Using Exponential Backoff Retry strategy in Quarkus

One of the most important parts when implementing a microservice architecture is to think about resilience strategies in your applications. How will your service behave after failures? There are a few very well known patterns to ensure the resillience of your services like Circuit Breakers, Fallbacks, Timeouts and Retries. In this post, we’ll focus on the Exponential Backoff Retry pattern in Quarkus services.

Introduction

What is the Exponential Backoff Retry pattern about? The simple Retry strategy will attempt to perform one logic every X seconds when an exception occurs. For example, we want to call one service and if an exception happens, I want to retry up to 3 times every 1 second. But what if the service we’re trying to reach out, it’s very unstable/can only handle a few requests/needs long startup times, in this scenario is where the Exponential Backoff Retry strategy comes to play. The strategy will retry with a delay among retries that will exponentially increase up to a max duration. Let’s say that I want to retry up to 7 times with a backoff factor of 2, with a delay of 3 seconds and a max duration of 30 seconds, then:

  1. attempt at 3 seconds (because the delay was set to 3 seconds)
  2. attempt at 6 seconds (doing factor x previous delay = 2 x 3 = 6 seconds)
  3. attempt at 12 seconds
  4. attempt at 24 seconds
  5. attempt at 30 seconds (because the max duration limit is 30 seconds)
  6. attempt at 30 seconds
  7. attempt at 30 seconds

And no more retries will be made since the max attempts was set to 7.

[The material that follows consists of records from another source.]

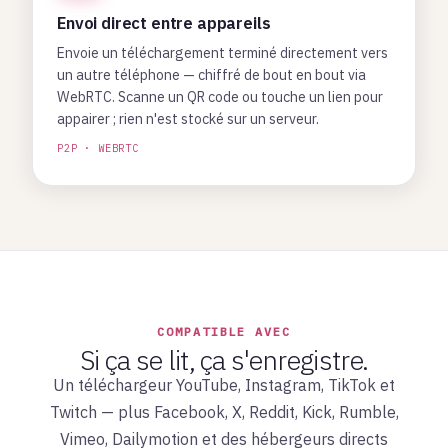
Envoi direct entre appareils
Envoie un téléchargement terminé directement vers
un autre téléphone — chiffré de bout en bout via
WebRTC. Scanne un QR code ou touche un lien pour
appairer ; rien n'est stocké sur un serveur.
P2P · WEBRTC
COMPATIBLE AVEC
Si ça se lit, ça s'enregistre.
Un téléchargeur YouTube, Instagram, TikTok et
Twitch — plus Facebook, X, Reddit, Kick, Rumble,
Vimeo, Dailymotion et des hébergeurs directs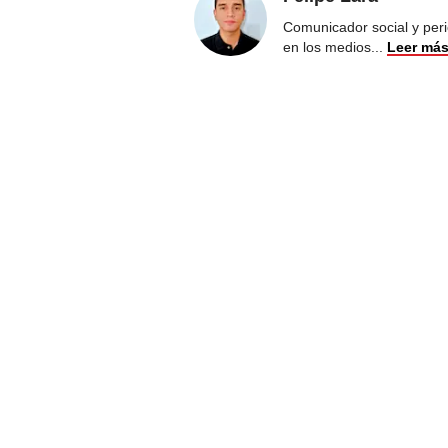
Comunicador social y peri
en los medios
...
Leer má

I hope the concept is clear enough. Otherwise, there is much more information about it online with many more examples.

Quarkus service

Let’s now see how to use the Exponential Backoff Retry strategy in Quarkus. Our use case is really simple and easy to understand: we’re going to implement a couple of REST services: one GET resource that will simply return “Hello, " and another GET resource that will use a REST Client to invoke the first GET resource. For doing this, we're going to use the following Quarkus extensions:

First of all, we need to create the Quarkus application from zero using the Quarkus Maven plugin:

mvn io.quarkus.platform:quarkus-maven-plugin:3.10.0:create -Dextensions=resteasy-reactive,rest-client-reactive

After providing your group ID and the artefact name, go to the generated folder.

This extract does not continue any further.